> **Assignment**:
Your output must be the lines below from the line containing "Konflikte werden vermieden." to the line containing "Medicinska oskrba", both lines included, reproduced exactly and without pictures.

Records from a dataset
======
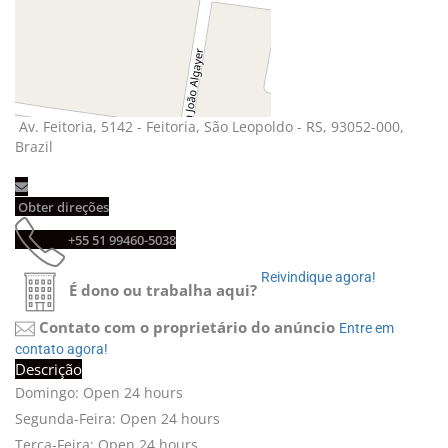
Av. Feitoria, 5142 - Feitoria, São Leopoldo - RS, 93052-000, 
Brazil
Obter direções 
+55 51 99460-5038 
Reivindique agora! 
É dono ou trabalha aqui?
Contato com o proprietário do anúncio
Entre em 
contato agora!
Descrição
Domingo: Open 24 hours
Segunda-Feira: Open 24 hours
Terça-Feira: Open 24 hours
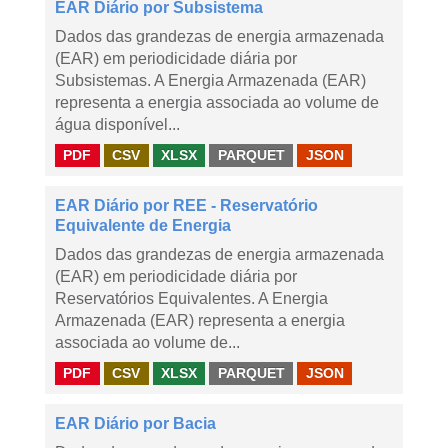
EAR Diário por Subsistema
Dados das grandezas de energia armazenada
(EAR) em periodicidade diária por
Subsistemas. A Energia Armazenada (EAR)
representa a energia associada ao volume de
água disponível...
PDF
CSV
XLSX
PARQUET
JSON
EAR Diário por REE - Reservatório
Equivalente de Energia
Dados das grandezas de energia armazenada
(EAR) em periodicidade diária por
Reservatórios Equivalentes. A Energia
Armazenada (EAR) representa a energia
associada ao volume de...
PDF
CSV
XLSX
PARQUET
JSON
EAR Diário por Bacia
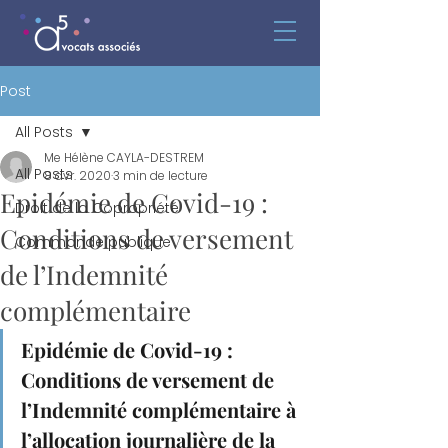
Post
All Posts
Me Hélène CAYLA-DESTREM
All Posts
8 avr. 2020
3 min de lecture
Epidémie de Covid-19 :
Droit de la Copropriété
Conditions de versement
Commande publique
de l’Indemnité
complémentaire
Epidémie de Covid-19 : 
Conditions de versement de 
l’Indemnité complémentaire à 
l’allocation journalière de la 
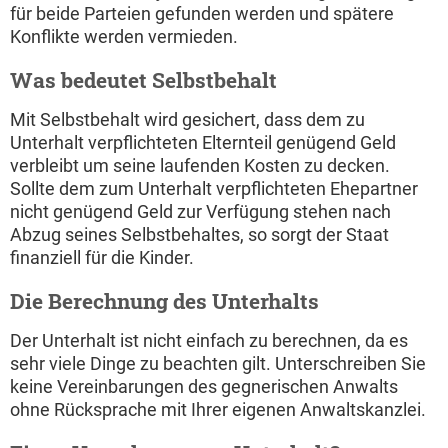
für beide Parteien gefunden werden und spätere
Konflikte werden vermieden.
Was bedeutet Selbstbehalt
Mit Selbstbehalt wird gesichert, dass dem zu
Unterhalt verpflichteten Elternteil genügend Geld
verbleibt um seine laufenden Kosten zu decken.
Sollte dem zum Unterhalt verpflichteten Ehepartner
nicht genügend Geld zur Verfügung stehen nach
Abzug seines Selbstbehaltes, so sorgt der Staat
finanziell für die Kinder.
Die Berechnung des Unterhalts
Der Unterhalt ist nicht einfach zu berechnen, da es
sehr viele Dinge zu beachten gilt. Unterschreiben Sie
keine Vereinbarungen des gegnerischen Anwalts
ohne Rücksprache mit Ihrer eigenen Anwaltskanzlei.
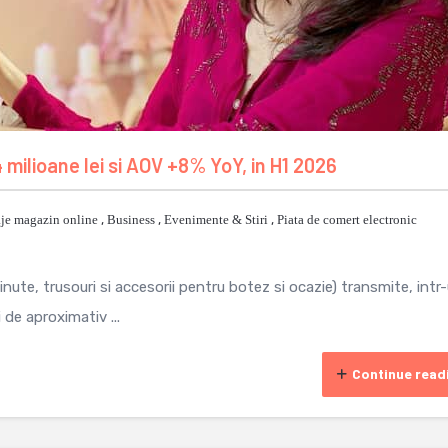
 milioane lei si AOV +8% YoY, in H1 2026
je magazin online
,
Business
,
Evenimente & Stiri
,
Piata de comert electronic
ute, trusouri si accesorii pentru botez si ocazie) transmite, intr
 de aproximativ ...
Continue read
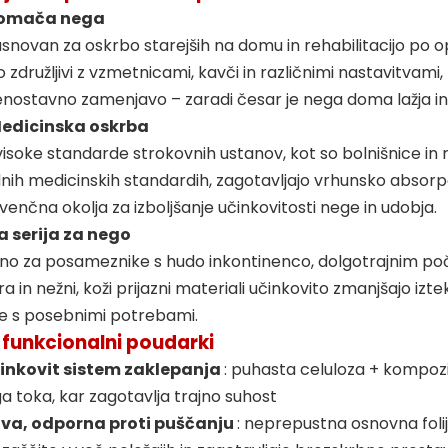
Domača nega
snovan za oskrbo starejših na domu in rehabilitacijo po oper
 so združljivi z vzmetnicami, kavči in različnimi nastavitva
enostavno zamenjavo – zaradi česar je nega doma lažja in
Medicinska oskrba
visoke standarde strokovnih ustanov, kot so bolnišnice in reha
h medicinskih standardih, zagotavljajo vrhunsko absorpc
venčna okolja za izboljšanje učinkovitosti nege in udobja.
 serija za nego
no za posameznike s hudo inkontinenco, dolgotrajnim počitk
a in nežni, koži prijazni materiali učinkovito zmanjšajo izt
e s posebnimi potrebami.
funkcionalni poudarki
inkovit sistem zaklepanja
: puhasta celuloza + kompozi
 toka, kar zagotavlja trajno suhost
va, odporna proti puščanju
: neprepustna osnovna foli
======
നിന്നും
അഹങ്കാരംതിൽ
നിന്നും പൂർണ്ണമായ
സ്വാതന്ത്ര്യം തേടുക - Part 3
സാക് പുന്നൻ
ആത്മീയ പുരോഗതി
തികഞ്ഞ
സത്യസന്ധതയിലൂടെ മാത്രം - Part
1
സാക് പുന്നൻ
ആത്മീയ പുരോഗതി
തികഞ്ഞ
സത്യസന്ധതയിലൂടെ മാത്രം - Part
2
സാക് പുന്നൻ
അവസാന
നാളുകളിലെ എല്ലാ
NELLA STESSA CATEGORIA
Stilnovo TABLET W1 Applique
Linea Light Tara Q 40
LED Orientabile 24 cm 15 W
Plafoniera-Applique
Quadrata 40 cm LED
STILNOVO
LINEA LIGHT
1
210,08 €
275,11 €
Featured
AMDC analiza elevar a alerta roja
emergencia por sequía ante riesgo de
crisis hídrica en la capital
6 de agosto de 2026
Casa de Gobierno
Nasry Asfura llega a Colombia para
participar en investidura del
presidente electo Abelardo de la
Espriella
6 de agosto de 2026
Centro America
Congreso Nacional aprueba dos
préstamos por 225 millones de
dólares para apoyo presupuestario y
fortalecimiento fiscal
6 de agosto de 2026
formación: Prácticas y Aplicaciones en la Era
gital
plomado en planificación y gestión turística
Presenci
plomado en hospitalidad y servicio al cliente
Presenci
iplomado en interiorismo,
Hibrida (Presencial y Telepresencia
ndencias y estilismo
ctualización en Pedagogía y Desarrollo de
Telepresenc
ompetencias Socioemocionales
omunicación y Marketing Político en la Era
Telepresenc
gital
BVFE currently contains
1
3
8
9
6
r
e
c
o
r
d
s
======
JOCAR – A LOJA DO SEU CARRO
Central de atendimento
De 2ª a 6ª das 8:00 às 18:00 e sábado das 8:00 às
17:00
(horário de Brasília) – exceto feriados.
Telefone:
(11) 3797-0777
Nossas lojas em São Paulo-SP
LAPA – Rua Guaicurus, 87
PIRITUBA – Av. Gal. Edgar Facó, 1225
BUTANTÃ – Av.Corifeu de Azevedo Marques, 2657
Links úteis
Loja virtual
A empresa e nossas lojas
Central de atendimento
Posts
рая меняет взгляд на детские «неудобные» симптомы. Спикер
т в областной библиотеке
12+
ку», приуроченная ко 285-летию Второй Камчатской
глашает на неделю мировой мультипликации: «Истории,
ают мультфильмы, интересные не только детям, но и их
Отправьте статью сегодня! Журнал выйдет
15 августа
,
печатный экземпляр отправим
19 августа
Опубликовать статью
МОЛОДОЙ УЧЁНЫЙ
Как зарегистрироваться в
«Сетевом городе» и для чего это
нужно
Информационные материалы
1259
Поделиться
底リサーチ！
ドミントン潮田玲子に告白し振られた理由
======
> **Written answer**:
Konflikte werden vermieden.
Was bedeutet Selbstbehalt
Mit Selbstbehalt wird gesichert, dass dem zu
Unterhalt verpflichteten Elternteil genügend Geld
verbleibt um seine laufenden Kosten zu decken.
Sollte dem zum Unterhalt verpflichteten Ehepartner
nicht genügend Geld zur Verfügung stehen nach
Abzug seines Selbstbehaltes, so sorgt der Staat
finanziell für die Kinder.
Die Berechnung des Unterhalts
Der Unterhalt ist nicht einfach zu berechnen, da es
sehr viele Dinge zu beachten gilt. Unterschreiben Sie
keine Vereinbarungen des gegnerischen Anwalts
ohne Rücksprache mit Ihrer eigenen Anwaltskanzlei.
 milioane lei si AOV +8% YoY, in H1 2026
je magazin online
,
Business
,
Evenimente & Stiri
,
Piata de comert electronic
ute, trusouri si accesorii pentru botez si ocazie) transmite, intr
 de aproximativ ...
Continue read
Domača nega
snovan za oskrbo starejših na domu in rehabilitacijo po oper
 so združljivi z vzmetnicami, kavči in različnimi nastavitva
enostavno zamenjavo – zaradi česar je nega doma lažja in
Medicinska oskrba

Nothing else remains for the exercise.